If we want to relate the osu_bcast results with the performance of rocHPL, it is necessary to notice that: (1) the communication transmitted in rocHPL is determined by the parameter Q, which is why we present MPI_Bcast results for 8 nodes in Figure 3, and (2) the typical message sizes broadcasted in the rocHPL runs are about 100 Mb. The rocHPL benchmarks described allow us to draw the following conclusions.

(1) There is a strong correlation between the performance of osu_bcast and the performance of rocHPL with respect to the choice of the communication algorithm. The scatter_allgather (8) algorithm provides the best results for Angara and for InfiniBand FDR.

(2) The scatter of rocHPL performance with respect to different communication algorithms is less pronounced for Angara interconnect than for InfiniBand FDR. In general, we can explain this fact by the better connectivity of nodes for the Angara case, where each node has 5 links that go to neighboring nodes.

In Table 4 are summarized the results of the rocHPL runs for Angara with and without Score-P, using some of the best parameters to achieve maximum performance (scatter_allgather for collective and 1ringM for peer-to-peer). These results were also obtained using the GPU clock frequency and profile configuration. It is notable that Score-P instrumentation has very little influence on rocHPL performance. The HPCToolkit provides even less pronounced influence below one percent, which is less than statistical variations. That is why it is quite reasonable to discuss the statistical analysis of the rocHPL execution traces with respect to the real rocHPL performance.

Table 4.

Results of the rocHPL runs in TFlops for Angara with and without Score-P instrumentation (32 nodes with sclk = 4, P = 4, Q = 8, N = 356352, NB = 384).

HPL_bcast algorithm	With Score-P	Without Score-P
1ringM	121.3	123.2
scatter_allgather (8)	119.2	121.6

rocHPL execution traces

The fragments of the rocHPL execution traces obtained through Angara are presented in Figure 5. In order to analyze the dependence of the interconnect behavior with rocHPL performance, we focus our attention on the HPL_bcast function of rocHPL. Figure 5 illustrates HPL_bcast calls among 32 MPI ranks in two steps of rocHPL execution (approximately 10 seconds after its start). We analyze the distribution of the HPL_bcast duration values (D). Figure 6 shows the distributions of the D values.

Figure 5.

The fragments of two rocHPL runs over Angara: the upper trace corresponds to the peer-to-peer 1ringM variant and the lower trace stands for the collective variant of HPL_bcast. The duration values of HPL_bcast for MPI-ranks 22 and 28 at the same HPL step (D₂₂ and D₂₈) are shown by arrows.
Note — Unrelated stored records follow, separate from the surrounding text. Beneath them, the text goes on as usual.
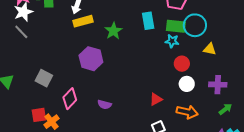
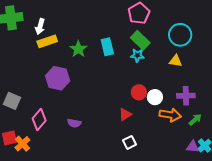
cyan rectangle: (148, 21) -> (107, 47), moved
cyan circle: (195, 25) -> (180, 35), moved
green rectangle: (176, 26) -> (140, 40), turned 42
red circle: (182, 64) -> (139, 92), moved
orange arrow: (187, 112) -> (170, 115), moved

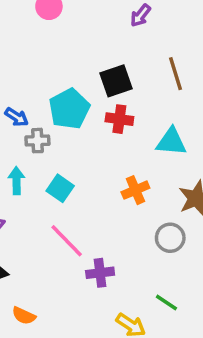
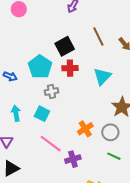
gray cross: (37, 141) -> (52, 92), moved
cyan triangle: (171, 142) -> (102, 76), turned -42
orange cross: (135, 190) -> (85, 129), moved
green line: (166, 303) -> (114, 156), moved

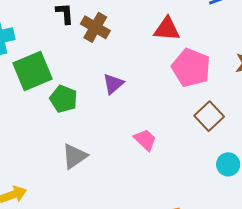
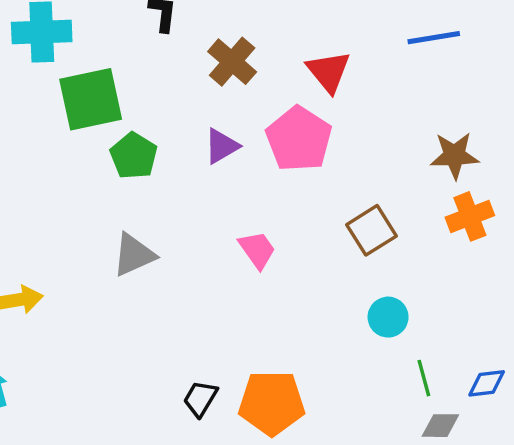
brown cross: (95, 27) -> (232, 62), moved
red triangle: (167, 29) -> (328, 71), turned 36
pink pentagon: (191, 68) -> (299, 139), moved

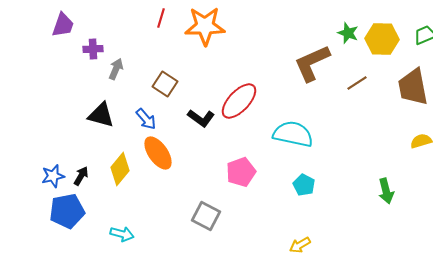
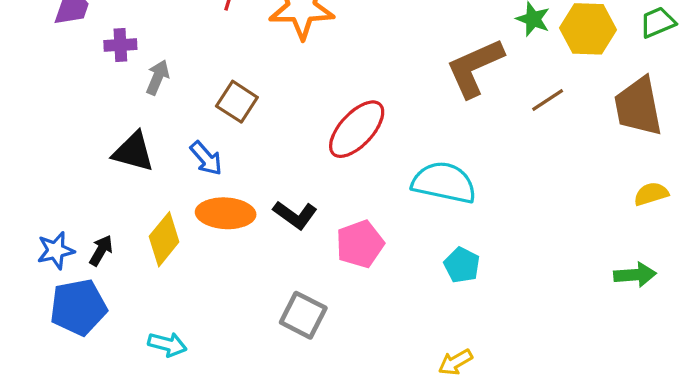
black L-shape: (201, 118) -> (295, 215), moved
orange ellipse: (158, 153) -> (226, 213), turned -52
green arrow: (386, 191) -> (635, 275), moved, turned -80

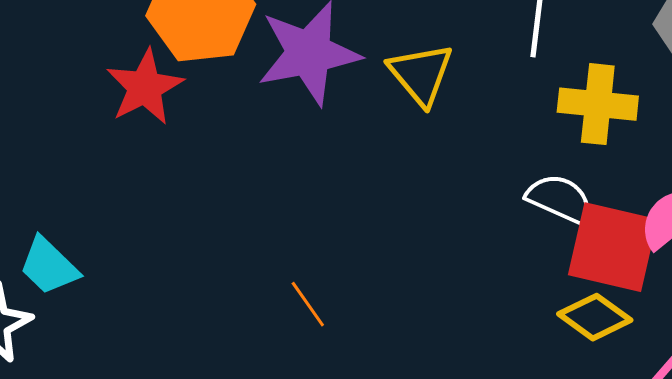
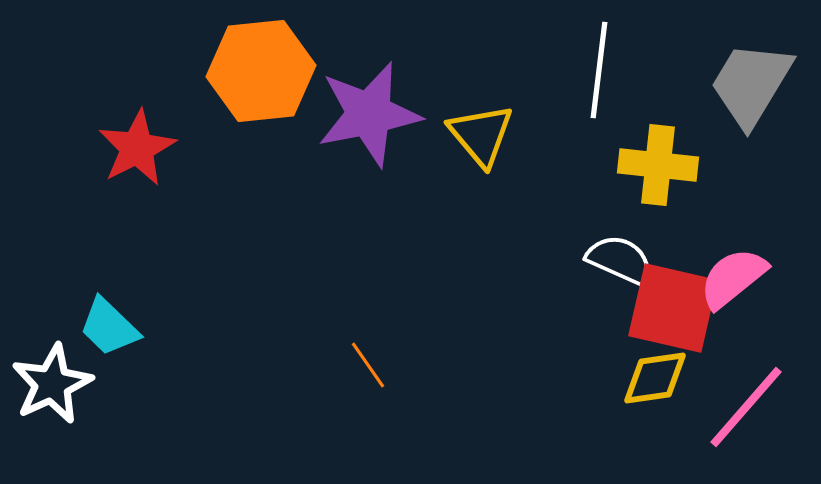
red star: (145, 87) -> (137, 148), moved
yellow diamond: (595, 317) -> (655, 378), turned -44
For the peer-to-peer case different stages of HPL_bcast are marked: (a) — MPI_Waitany, (b) — MPI_Send + MPI_Waitany, (c) — MPI_Recv.

Figure 6.

The distributions of durations (D) collected for the whole rocHPL runs (32 nodes, P = 4, Q = 8, N = 356352, NB = 384) for the peer-to-peer case (left) and for the MPI_Bcast case (right). In each case, the comparison with the fixed GPU frequency (sclk = 4) is shown.

We could propose that the difference in HPL_bcast entry times is connected with the variation in the frequency of the GPU. This proposal is in agreement with the distributions obtained.

In both cases, the number of broadcasts that are not completed by 0.38 seconds is reduced approximately twice when the GPU clock is fixed. Therefore, frequency control could contribute not only to energy savings directly but indirectly as well via improvement of synchronization (e.g., see Bratek et al. (2023)).

LAMMPS performance analysis

As an example of a real-life problem, we consider molecular dynamics modeling in LAMMPS. The model is a biomolecular system: hEGFR Dimer of 1IVO and 1NQL, HECBioSim (2025). Different types of atoms are present in the model: 21,749 protein atoms, 134,268 lipid atoms, 309,087 water atoms and 295 ions. The total number of atoms is 465,399. The model combines both short-range interatomic potentials and long-range electrostatics. The Kokkos GPU backend is used in LAMMPS that is based on GPU-aware MPI technology Thompson et al. (2022); Hagerty et al. (2023).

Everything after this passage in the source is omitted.